In the latest example of dotcoms luring investment banking professionals away from Wall Street, Pat LaVecchia left Credit Suisse First Boston’s private equity group last Monday to join Hawk Holdings, a business accelerator based in Woodcliff, N.J.

At CSFB for three years, LaVecchia served as the head of global corporate private equity placements. LaVecchia worked at Bear Stearns & Co. in private equity from 1995 until he joined CSFB. He estimated that he raised $1.7 billion in more than 50 deals since 1995. Earlier in his career, LaVecchia worked on cross-border mergers and acquisitions at Kleinwort Benson.

“I see this position leveraging what I’ve been doing with VC firms,” LaVecchia said. “This is not competition [for VCs]. We will work with them.”

LaVecchia’s new firm was formed at the end of 1999 as a joint venture between Scott Baxter, the former chief strategy officer of Qwest Communications, and Qwest. Baxter said the venture has been funded entirely by those two parties at this point, although he said the company, which is being structured as a holding company, expected to close a strategic financing as early as this week and would launch a larger equity round later in the year that would be in the $50 million range. He emphasized that the company would not operate under a limited partnership structure, opting instead to structure itself according to a holding company pattern.

“We are not VC … our long-term goal is to market-proof our strategy,” Baxter said. “Over time, we want to end up looking like General Electric, where we are a big holding company in the [Internet] industry which has steady growth.”

In order to maintain its holding company status, Hawk Holdings will acquire majority stakes in all of the companies it supports. Baxter said the company would evaluate three areas of each company it considers for the venture.

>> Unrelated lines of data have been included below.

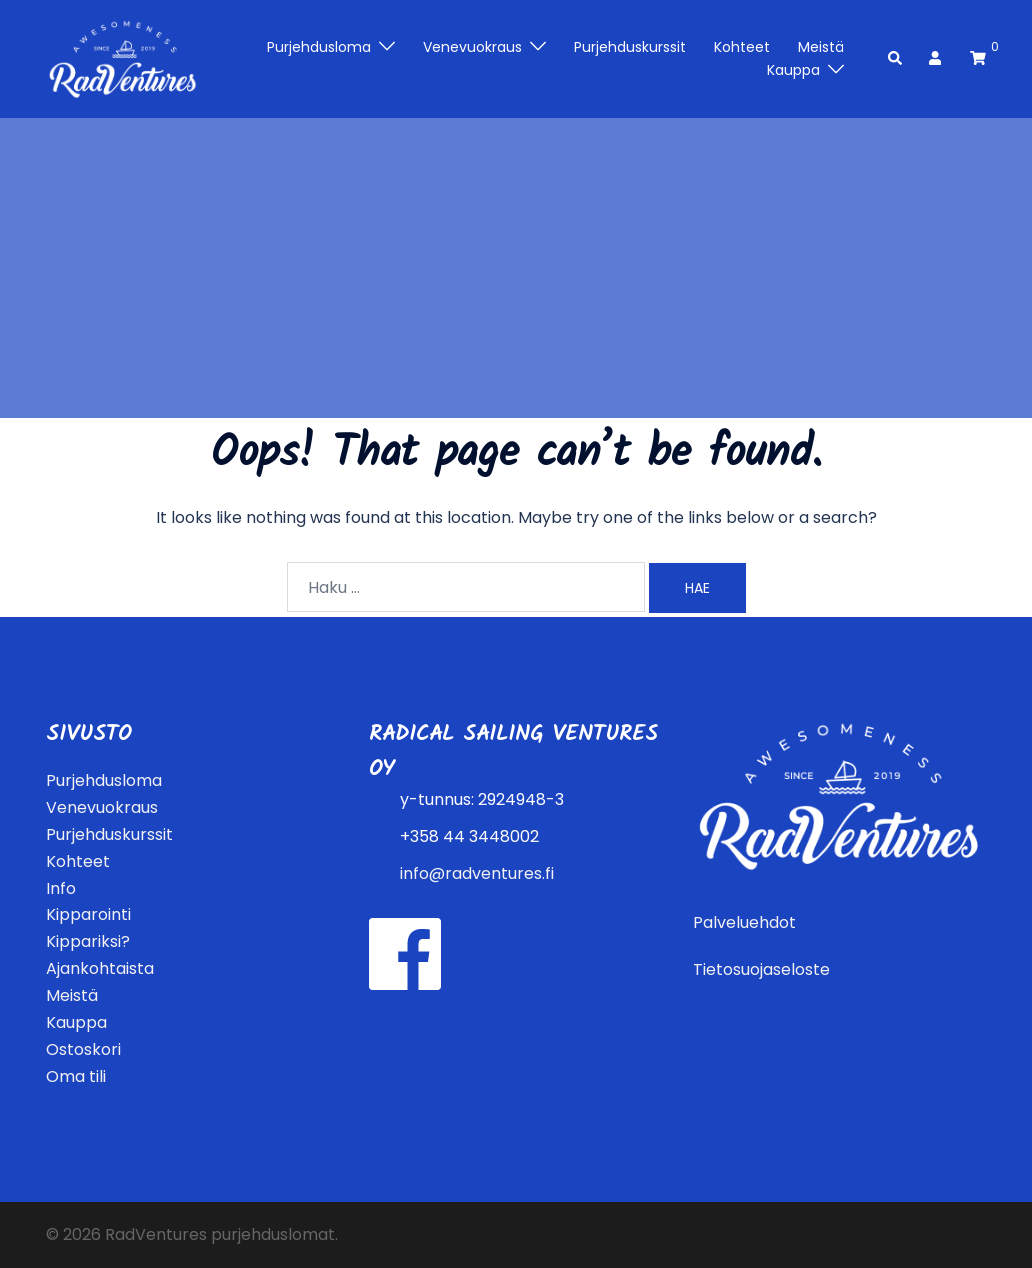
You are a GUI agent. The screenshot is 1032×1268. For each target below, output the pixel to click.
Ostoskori (83, 1049)
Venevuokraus (472, 47)
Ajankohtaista (100, 968)
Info (61, 888)
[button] (896, 59)
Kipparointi (88, 914)
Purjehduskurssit (630, 47)
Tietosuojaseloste (761, 969)
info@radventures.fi (477, 873)
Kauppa (793, 70)
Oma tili (76, 1076)
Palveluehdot (744, 922)
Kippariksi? (88, 941)
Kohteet (742, 47)
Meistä (821, 47)
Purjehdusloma (319, 47)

The first requirement is that the concept behind the company operate on solid business fundamentals, that it make sense financially and finally, that the company have a hook.

“At the end of the day, we look for a hook,” Baxter said. “The company might bring that, or we might add it, but there has to be a hook.”

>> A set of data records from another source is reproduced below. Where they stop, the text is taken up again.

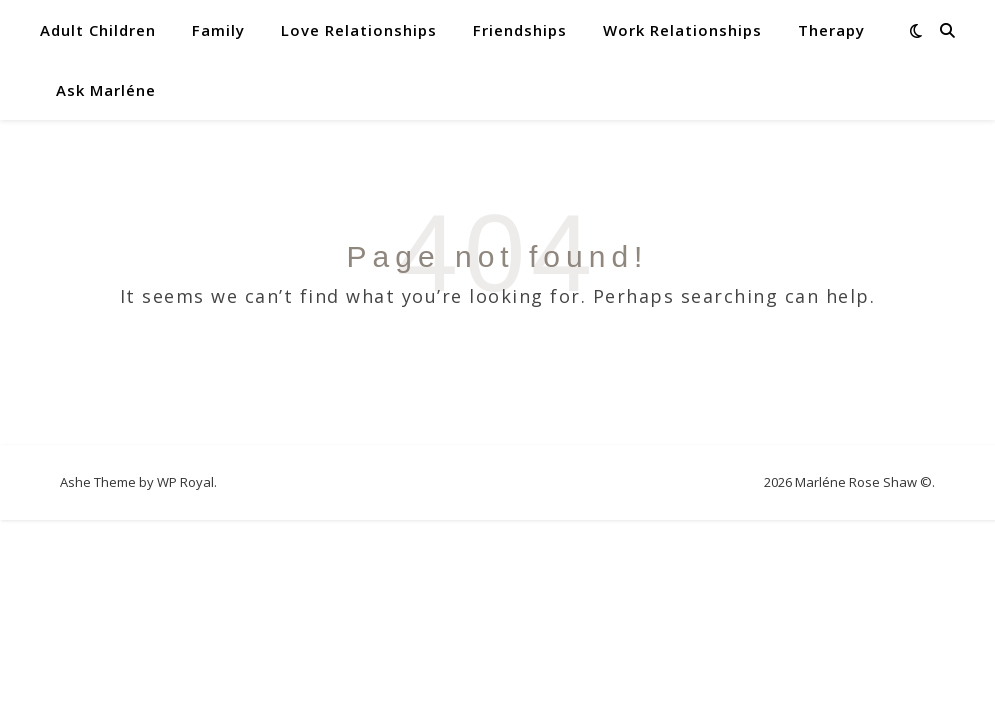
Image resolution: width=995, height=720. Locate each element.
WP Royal (185, 482)
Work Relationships (682, 30)
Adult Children (98, 30)
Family (218, 30)
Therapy (831, 30)
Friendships (520, 30)
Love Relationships (359, 30)
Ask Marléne (106, 90)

As an example of this, Baxter cited a company that has been accepted based on its technology hook. Hawk Holdings has an exclusive agreement to a search technology that was developed at a major university, but all the university had was the technology. The team at Hawk will add the rest of the business, because the school lacks those resources.

Hawk will work with Internet companies like this that have a hook but need other ingredients in order to get to market and succeed. In addition to LaVecchia, Baxter has staffed the venture with senior executives from Comdisco, EDS, Geocapital Partners, Qwest and two consulting professionals. The team currently consists of 10 professionals.

“My role will be to work on structuring deals, investing and taking board positions,” LaVecchia said.

A spokesman for CSFB declined to comment on the steps the firm would take to replace LaVecchia in the private equity group.